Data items
|---|

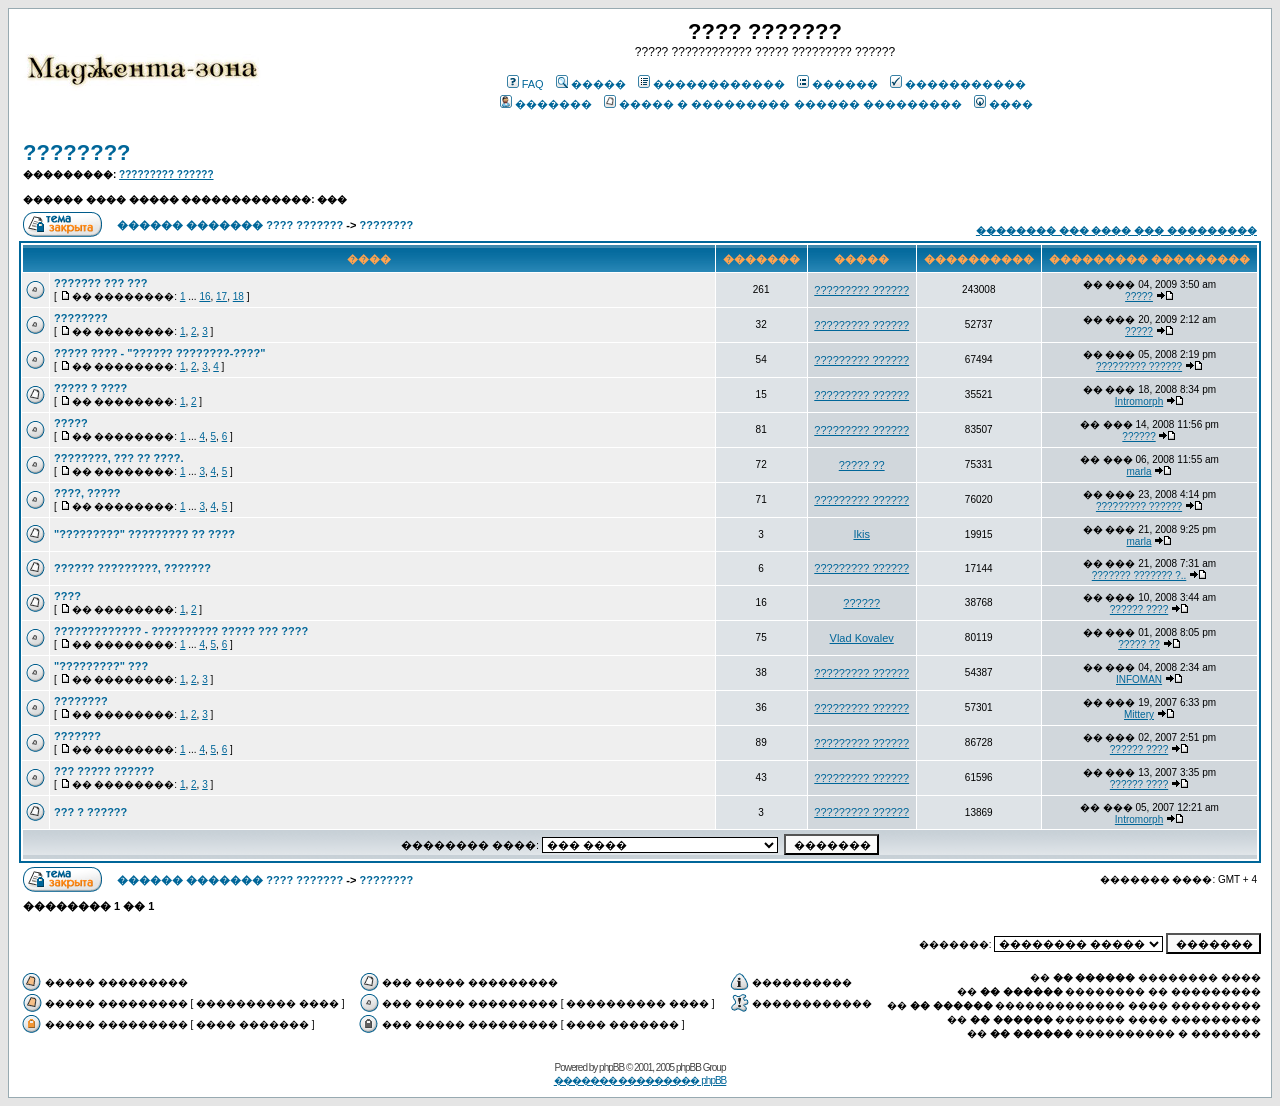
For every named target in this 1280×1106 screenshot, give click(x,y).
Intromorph (1139, 401)
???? (67, 596)
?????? (1138, 436)
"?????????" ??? (101, 666)
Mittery (1139, 714)
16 (204, 296)
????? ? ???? (90, 388)
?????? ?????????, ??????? (132, 568)
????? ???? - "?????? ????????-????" (159, 353)
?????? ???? (1139, 609)
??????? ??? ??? (100, 283)
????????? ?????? (166, 174)
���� (1003, 104)
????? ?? (862, 465)
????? (1139, 296)
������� (546, 104)
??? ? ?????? (90, 812)
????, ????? (87, 493)
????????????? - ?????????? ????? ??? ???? (181, 631)
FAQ (525, 84)
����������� (958, 84)
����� (591, 84)
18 (238, 296)
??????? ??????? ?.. (1139, 575)
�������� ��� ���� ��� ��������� (1116, 230)
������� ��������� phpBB (640, 1080)
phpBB (611, 1067)
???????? (77, 152)
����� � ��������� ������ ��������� (782, 104)
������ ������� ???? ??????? (230, 225)
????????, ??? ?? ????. (119, 458)
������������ (711, 84)
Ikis (861, 534)
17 (221, 296)
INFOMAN (1139, 679)
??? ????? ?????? (104, 771)
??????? (77, 736)
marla (1139, 471)
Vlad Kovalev (862, 638)
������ (837, 84)
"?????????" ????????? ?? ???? (144, 534)
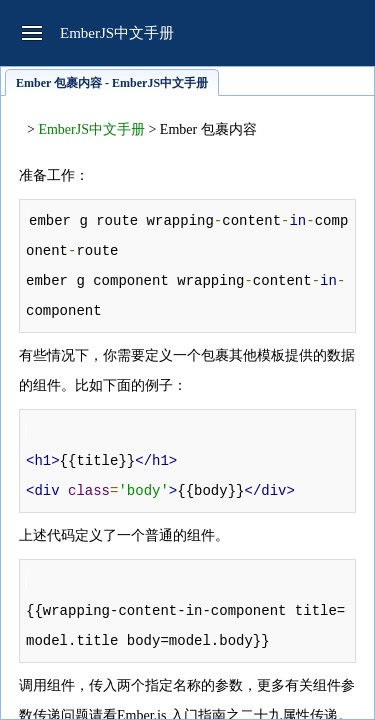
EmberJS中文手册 (91, 129)
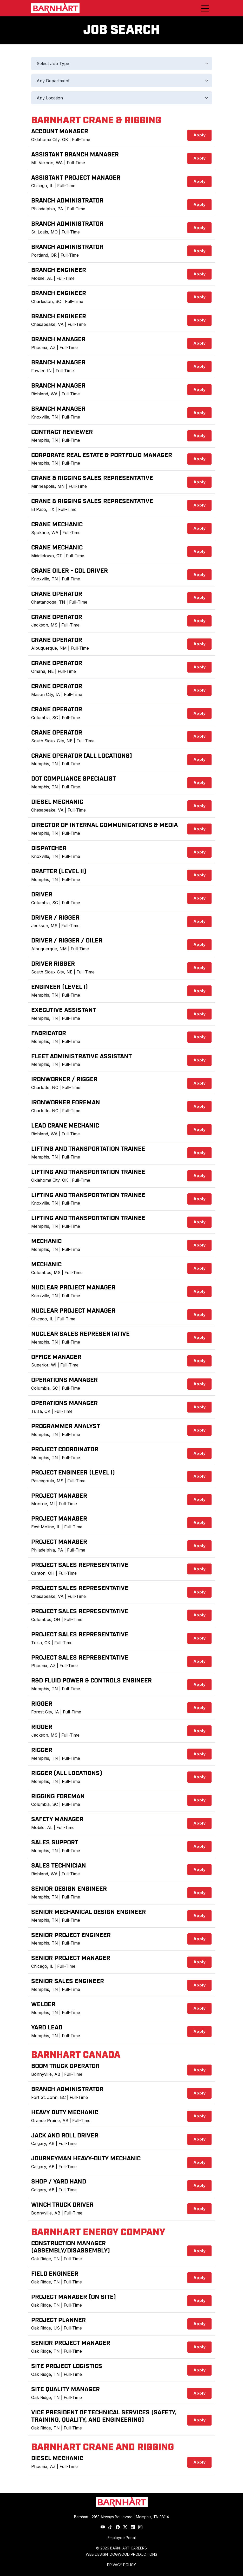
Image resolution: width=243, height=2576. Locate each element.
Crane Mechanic (57, 525)
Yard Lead (46, 2028)
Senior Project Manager (70, 1958)
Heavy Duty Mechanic (64, 2113)
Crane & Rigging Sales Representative (92, 478)
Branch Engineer (58, 270)
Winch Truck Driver (62, 2205)
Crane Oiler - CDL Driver (69, 571)
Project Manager (59, 1496)
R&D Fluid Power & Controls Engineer (91, 1681)
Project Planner (58, 2320)
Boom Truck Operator (65, 2066)
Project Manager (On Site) (73, 2297)
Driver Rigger (53, 964)
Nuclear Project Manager (73, 1288)
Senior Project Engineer (71, 1935)
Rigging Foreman (58, 1797)
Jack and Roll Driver (64, 2136)
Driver (41, 895)
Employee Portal (122, 2537)
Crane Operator (56, 594)
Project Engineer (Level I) (73, 1473)
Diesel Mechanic (57, 802)
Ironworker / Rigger (64, 1079)
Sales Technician (58, 1866)
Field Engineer (54, 2274)
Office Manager (56, 1357)
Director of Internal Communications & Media (104, 825)
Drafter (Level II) (58, 872)
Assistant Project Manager (75, 178)
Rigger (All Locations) (66, 1773)
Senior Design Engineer (69, 1889)
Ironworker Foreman (65, 1103)
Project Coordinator (64, 1450)
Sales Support (54, 1843)
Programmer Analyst (65, 1426)
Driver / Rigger (55, 918)
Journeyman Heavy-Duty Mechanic (86, 2159)
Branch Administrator (67, 201)
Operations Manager (64, 1380)
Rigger (41, 1704)
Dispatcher (49, 848)
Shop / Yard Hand (58, 2182)
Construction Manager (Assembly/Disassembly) (70, 2247)
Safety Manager (57, 1819)
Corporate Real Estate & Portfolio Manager (101, 455)
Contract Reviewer (62, 432)
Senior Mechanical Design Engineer (88, 1912)
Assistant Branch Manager (75, 155)
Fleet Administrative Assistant (81, 1057)
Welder (43, 2005)
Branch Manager (58, 340)
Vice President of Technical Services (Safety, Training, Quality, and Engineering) (103, 2416)
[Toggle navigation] (205, 8)
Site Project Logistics (66, 2366)
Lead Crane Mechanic (65, 1126)
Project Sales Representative (79, 1565)
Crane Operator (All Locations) (81, 756)
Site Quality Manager (65, 2389)
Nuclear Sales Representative (80, 1334)
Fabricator (48, 1033)
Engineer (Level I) (59, 987)
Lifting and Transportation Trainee (88, 1149)
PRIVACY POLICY (121, 2564)
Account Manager (59, 132)
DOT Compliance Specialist (73, 779)
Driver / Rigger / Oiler (66, 941)
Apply (199, 134)
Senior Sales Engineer (67, 1981)
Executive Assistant (63, 1010)
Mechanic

|---|

### Task to complete
From the data, pick out every line that includes "Senior".

### Output below
Senior Project Manager (70, 1958)
Senior Project Engineer (71, 1935)
Senior Design Engineer (69, 1889)
Senior Mechanical Design Engineer (88, 1912)
Senior Sales Engineer (67, 1981)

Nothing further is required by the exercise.